Decommissioning Canton Nodes and Sync Domain Entities

This guide assumes general familiarity with Canton, in particular Canton identity management concepts and operations from the Canton console.

Note that, while onboarding new nodes is always possible, a decommissioned node or entity is effectively disposed of and cannot rejoin a sync domain. Decommissioning is thus an irreversible operation.

In addition, decommissioning procedures are currently experimental; regardless, backing up nodes to be decommissioned before decommissioning them is strongly recommended.

Decommissioning a Participant Node

Prerequisites

Be mindful that making a participant unavailable (by disconnecting it from the sync domain or decommissioning it) might block other workflows and/or prevent other parties from exercising choices on their contracts.

As an example, consider the following scenario:

  • Party bank is hosted on participant P1 and party alice is hosted on participant P2.
  • An active contract exists with bank as signatory and alice as observer.
  • P1 is decommissioned.

If bank is not multi-hosted, any attempt by alice to use the contract fails because bank cannot confirm. The contract remains active on P2 forever unless purged via the repair service and only non-consuming choices and fetches can be committed.

Similar considerations apply if P2 were to be decommissioned, even though alice is “only” an observer: if alice is not multi-hosted, the contract would remain active on P1 until purged via the repair service and only non-consuming choices and fetches could be committed.

Additionally, when P1 is decommissioned P2 stops receiving ACS commitments from P1, which may prevent pruning. The same applies in reverse if P2 is decommissioned.

Thus, properly decommissioning a participant requires the following high-level steps:

  1. Ensuring that the prerequisites are met: ensure that active contracts and workflows using them are not “stuck” due to parties required to operate on them becoming unavailable.

Note

More specifically, for a contract action to be committed:

  • For “create” actions all stakeholders must be hosted on active participants.
  • For consuming “exercise” actions all stakeholders, actors, choice observers, and choice authorizers must be hosted on active participants.

The definition of “informee” is covered by the ledger privacy model section.

The exact prerequisites to be met in order to decommission a participant therefore depend on the design of the Daml application and should be accounted and tested for in the initial Daml design process.

  1. Decommissioning: remove the participant from the topology state.

After that, the participant can be disposed of.

Decommissioning a participant once the prerequisites are met

  1. Stop applications from sending commands to the Ledger API of the participant to be decommissioned to avoid failed commands and errors.
  2. Disconnect the participant to be decommissioned from all sync domains as described in enabling and disabling connections.
  3. Use the sequencer.disable_member command to disable the participant being decommissioned in all sequencers and remove any sequencer data associated with it.
  4. Use the topology.participant_domain_states.authorize command to remove the participant from the domain topology via the domain manager.

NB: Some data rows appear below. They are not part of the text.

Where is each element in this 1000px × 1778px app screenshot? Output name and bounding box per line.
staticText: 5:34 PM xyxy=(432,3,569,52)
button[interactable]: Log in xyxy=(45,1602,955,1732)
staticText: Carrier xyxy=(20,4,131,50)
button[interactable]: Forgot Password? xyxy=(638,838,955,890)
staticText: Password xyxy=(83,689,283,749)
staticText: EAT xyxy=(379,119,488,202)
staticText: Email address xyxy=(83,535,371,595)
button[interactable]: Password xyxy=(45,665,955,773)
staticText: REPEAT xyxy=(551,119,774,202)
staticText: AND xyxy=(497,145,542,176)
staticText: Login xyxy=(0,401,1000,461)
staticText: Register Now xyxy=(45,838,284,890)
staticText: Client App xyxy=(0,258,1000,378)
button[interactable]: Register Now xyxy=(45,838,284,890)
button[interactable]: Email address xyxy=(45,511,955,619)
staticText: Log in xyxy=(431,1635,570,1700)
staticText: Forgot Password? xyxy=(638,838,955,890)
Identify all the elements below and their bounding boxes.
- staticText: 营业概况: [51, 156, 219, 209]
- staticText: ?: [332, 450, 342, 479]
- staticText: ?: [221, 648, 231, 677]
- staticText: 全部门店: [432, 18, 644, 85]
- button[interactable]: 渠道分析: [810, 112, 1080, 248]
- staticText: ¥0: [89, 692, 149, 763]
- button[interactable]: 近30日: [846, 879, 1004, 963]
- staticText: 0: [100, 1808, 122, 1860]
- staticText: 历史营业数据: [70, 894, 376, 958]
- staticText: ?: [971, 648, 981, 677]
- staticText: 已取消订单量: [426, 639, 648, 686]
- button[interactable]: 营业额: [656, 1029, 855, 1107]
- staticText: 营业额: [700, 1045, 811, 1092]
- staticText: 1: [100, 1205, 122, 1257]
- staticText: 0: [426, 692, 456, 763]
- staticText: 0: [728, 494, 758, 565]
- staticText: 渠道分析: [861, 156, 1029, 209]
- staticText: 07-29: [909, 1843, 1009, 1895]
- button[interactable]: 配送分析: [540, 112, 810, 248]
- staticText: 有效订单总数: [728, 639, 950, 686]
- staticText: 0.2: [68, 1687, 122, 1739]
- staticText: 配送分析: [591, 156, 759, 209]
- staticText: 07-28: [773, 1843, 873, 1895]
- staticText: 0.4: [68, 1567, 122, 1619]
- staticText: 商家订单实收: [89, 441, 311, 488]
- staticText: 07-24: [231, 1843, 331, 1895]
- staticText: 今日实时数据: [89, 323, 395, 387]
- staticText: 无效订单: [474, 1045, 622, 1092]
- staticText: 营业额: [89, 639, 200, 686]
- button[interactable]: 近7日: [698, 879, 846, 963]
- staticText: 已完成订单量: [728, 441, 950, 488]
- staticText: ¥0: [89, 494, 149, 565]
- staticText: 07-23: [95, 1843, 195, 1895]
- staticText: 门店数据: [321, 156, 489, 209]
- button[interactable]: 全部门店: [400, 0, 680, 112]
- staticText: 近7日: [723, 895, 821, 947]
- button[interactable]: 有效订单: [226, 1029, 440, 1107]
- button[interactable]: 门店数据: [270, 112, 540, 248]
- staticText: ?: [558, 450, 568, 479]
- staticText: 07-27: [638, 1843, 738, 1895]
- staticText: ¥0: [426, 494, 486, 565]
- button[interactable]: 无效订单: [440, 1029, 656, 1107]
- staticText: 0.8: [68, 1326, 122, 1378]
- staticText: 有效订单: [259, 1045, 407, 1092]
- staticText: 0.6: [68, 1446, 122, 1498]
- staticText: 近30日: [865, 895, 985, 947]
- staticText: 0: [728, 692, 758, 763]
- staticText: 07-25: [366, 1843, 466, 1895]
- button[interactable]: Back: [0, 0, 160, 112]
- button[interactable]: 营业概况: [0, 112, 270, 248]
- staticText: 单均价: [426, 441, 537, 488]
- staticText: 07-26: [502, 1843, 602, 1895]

The following code snippet demonstrates the last two steps:

// Disable the participant on all the sequencers to remove any sequencer data associated with it
//  and allow sequencer pruning
sequencers.all.foreach(_.sequencer.disable_member(participant2))

// Remove the participant from the topology
domain.topology.participant_domain_states.authorize(
  TopologyChangeOp.Remove,
  domainId,
  participant2.id,
  RequestSide.From,
)

Decommissioning a Sequencer

Sequencers are part of a sync domain’s messaging infrastructure and do not store application contracts, so they are disposable as long as precautions are taken to avoid disrupting the synchronization services. This means, concretely, ensuring that:

  1. No active participant nor active mediator is connected to the sequencer to be decommissioned.
  2. All active participants and mediators are connected to an active sequencer.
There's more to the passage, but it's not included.